Goal of the exercise:
From the records, pick out and copy each line containing "комплект".

═══ Stored data ═══

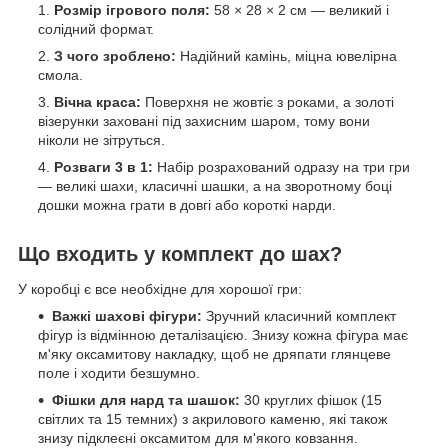
Розмір ігрового поля:
58 × 28 × 2 см — великий і
солідний формат.
З чого зроблено:
Надійний камінь, міцна ювелірна
смола.
Вічна краса:
Поверхня не жовтіє з роками, а золоті
візерунки заховані під захисним шаром, тому вони
ніколи не зітруться.
Розваги 3 в 1:
Набір розрахований одразу на три гри
— великі шахи, класичні шашки, а на зворотному боці
дошки можна грати в довгі або короткі нарди.
Що входить у комплект до шах?
У коробці є все необхідне для хорошої гри:
Важкі шахові фігури:
Зручний класичний комплект
фігур із відмінною деталізацією. Знизу кожна фігура має
м'яку оксамитову накладку, щоб не дряпати глянцеве
поле і ходити безшумно.
Фішки для нард та шашок:
30 круглих фішок (15
світлих та 15 темних) з акрилового каменю, які також
знизу підклеєні оксамитом для м'якого ковзання.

═══

Answer to the problem:
Що входить у комплект до шах?
Зручний класичний комплект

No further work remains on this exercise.